1110 — Patient Perceptions of Effective, Scalable Telemedicine Care for Veterans with Persistent Poor Diabetes Control
Crowley MJ, Durham COIN; Sperber NR, Durham COIN; Gierisch JM, Durham COIN; Edelman D, Durham COIN; McAndrew AT, Durham VA Medical Center; Kistler S, Durham VA Medical Center; Danus S, Durham COIN; Jackson GL, Durham COIN; Bosworth HB, Durham COIN;
Uncontrolled diabetes generates complications and high costs. We developed Advanced Comprehensive Diabetes Care (ACDC) specifically for Veterans maintaining hemoglobin A1c (HbA1c) > 9.0% despite Veterans Affairs (VA) Primary Care and/or Endocrinology management. ACDC combines blood glucose telemonitoring with diabetes medication management, self-management behavioral support, and depression management, delivered via 12 phone encounters over 6 months. Notably, because it uses existing Care Coordination Home Telehealth (CCHT) infrastructure for delivery, ACDC is amenable to scaling throughout VA. We recently completed a randomized pilot trial in which ACDC lowered hemoglobin A1c (HbA1c) by 1.0% versus usual care (p = 0.05) and produced statistically significant improvements in diabetes self-care and blood pressure. The objective of the present study was to inform future implementation efforts by evaluating participant experiences with ACDC.

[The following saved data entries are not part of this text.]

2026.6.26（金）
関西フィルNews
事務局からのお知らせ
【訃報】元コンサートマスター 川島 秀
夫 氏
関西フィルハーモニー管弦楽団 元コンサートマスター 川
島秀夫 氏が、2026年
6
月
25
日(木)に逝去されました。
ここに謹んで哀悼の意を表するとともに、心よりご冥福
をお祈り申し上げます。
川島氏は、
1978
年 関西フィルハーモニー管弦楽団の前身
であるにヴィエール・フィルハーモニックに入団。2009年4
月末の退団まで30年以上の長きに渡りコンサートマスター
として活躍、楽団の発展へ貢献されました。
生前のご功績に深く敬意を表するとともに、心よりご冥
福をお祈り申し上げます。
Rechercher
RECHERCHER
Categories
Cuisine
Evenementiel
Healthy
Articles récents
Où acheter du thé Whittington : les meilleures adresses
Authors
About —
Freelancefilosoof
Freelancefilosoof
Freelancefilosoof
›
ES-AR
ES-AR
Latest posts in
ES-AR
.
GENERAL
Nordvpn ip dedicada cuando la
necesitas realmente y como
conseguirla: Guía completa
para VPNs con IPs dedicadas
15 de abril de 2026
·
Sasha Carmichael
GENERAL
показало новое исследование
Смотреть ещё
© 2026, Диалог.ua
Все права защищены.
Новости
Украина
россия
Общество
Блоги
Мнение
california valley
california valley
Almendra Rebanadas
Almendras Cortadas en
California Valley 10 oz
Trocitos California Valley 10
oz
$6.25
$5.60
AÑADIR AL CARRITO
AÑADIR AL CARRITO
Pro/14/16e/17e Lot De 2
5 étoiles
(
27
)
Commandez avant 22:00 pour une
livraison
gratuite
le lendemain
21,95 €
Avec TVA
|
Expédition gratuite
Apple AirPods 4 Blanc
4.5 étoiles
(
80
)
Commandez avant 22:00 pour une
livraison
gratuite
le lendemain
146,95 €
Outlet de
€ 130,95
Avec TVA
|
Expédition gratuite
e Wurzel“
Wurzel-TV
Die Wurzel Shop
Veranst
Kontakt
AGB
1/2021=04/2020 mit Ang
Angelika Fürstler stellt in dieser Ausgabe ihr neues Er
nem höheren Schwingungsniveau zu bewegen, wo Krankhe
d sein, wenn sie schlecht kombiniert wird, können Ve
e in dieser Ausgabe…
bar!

Following pilot study completion, we conducted phone-based, semi-structured interviews with 20 of the 25 individuals receiving ACDC. We sought patient impressions of ACDC's intervention components and CCHT-based implementation strategy. We analyzed qualitative interviews using conventional content analysis (blinded to HbA1c response), and subsequently sorted data by HbA1c improvement at 6 months ( < 1.0%, 1.0-2.0%, > 2.0%) and intervention participation level ( < or > = 6 phone encounters).

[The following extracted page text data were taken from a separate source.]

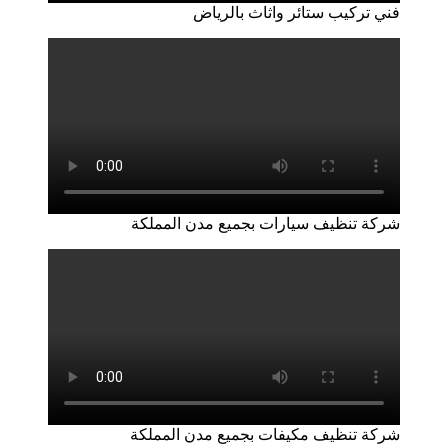
فني تركيب ستائر واثاث بالرياض
شركة تنظيف سيارات بجميع مدن المملكة
شركة تنظيف مكيفات بجميع مدن المملكة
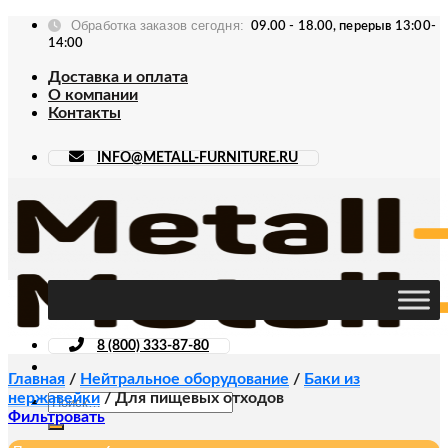
Skip
Обработка заказов сегодня:
09.00 - 18.00, перерыв 13:00-
to
14:00
content
Доставка и оплата
О компании
Контакты
INFO@METALL-FURNITURE.RU
8 (800) 333-87-80
Главная
/
Нейтральное оборудование
/
Баки из
нержавейки
/
Для пищевых отходов
Искать:
Фильтровать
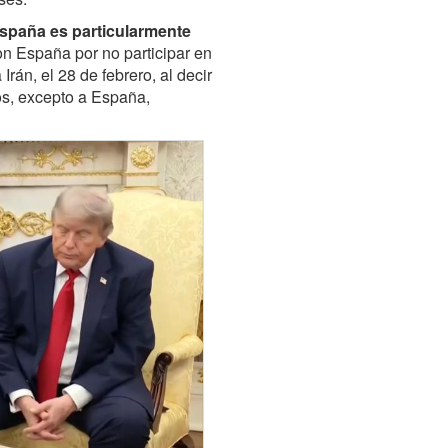
España es particularmente
on España por no participar en
Irán, el 28 de febrero, al decir
os, excepto a España,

Our findings differed by HbA1c response and intervention participation. Participants whose HbA1c improved by < 1.0% (n = 4) reported that competing demands (e.g., employment, mental health, chronic pain) interfered with participation - within this group, the two patients completing > = 6 encounters did describe increased motivation for self-care. Participants with HbA1c improvement > 1.0% (n = 16) indicated that ACDC helped establish new 'routines' for glucose monitoring, diet, and medication-taking. Fourteen of these 16 patients completed > = 6 encounters. All those with HbA1c improvement > 2.0% (n = 7) completed > = 6 encounters, and additionally cited greater awareness of diabetes medications and blood glucose values. Regardless of HbA1c response, participants expressed frustration with the automated interface CCHT utilized for telemonitoring.

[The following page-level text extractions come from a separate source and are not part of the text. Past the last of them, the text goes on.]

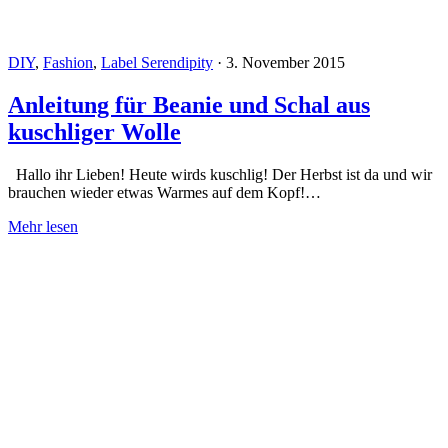
DIY
,
Fashion
,
Label Serendipity
·
3. November 2015
Anleitung für Beanie und Schal aus
kuschliger Wolle
Hallo ihr Lieben! Heute wirds kuschlig! Der Herbst ist da und wir
brauchen wieder etwas Warmes auf dem Kopf!…
Mehr lesen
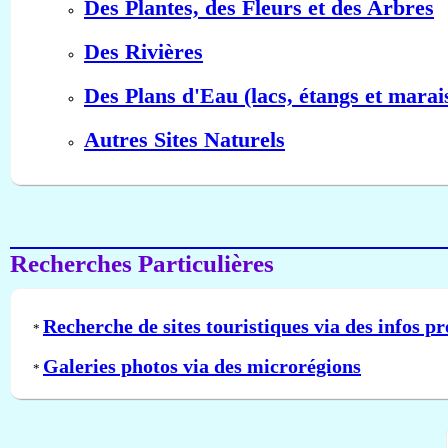
Des Plantes, des Fleurs et des Arbres
Des Rivières
Des Plans d'Eau (lacs, étangs et marai
Autres Sites Naturels
Recherches Particulières
Recherche de sites touristiques via des infos pr
*
Galeries photos via des microrégions
*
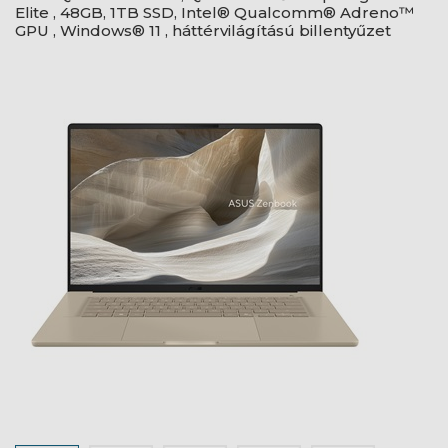
Elite , 48GB, 1TB SSD, Intel® Qualcomm® Adreno™
GPU , Windows® 11 , háttérvilágítású billentyűzet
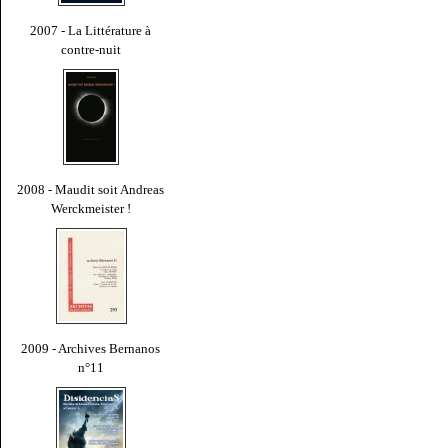
2007 - La Littérature à
contre-nuit
2008 - Maudit soit Andreas
Werckmeister !
2009 - Archives Bernanos
n°11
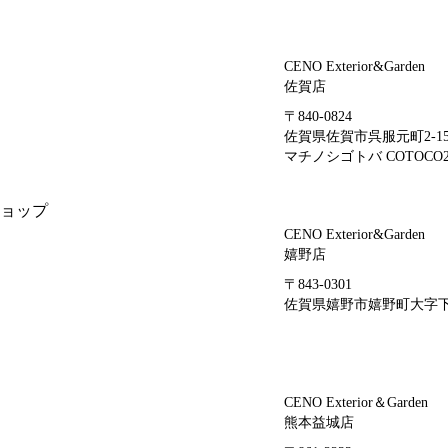
CENO Exterior&Garden
佐賀店
〒840-0824
佐賀県佐賀市呉服元町2-1
マチノシゴトバ COTOCO2
ョップ
CENO Exterior&Garden
嬉野店
〒843-0301
佐賀県嬉野市嬉野町大字下宿
CENO Exterior＆Garden
熊本益城店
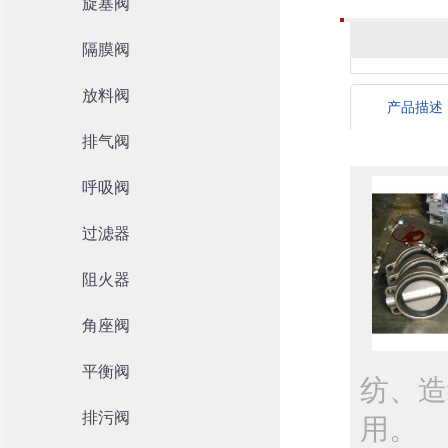
旋塞阀
隔膜阀
放料阀
产品描述
排气阀
呼吸阀
过滤器
阻火器
角座阀
平衡阀
纺、造
排污阀
用。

Most patients perceived that this effective intervention facilitated engagement with diabetes self-care. Although using CCHT to deliver intensive, telemedicine-based diabetes care appears feasible, dissatisfaction with the telemonitoring interface may threaten scaling unless addressed.
These findings will help us refine ACDC as an effective, scalable approach for Veterans maintaining persistently poor diabetes control despite current VA care.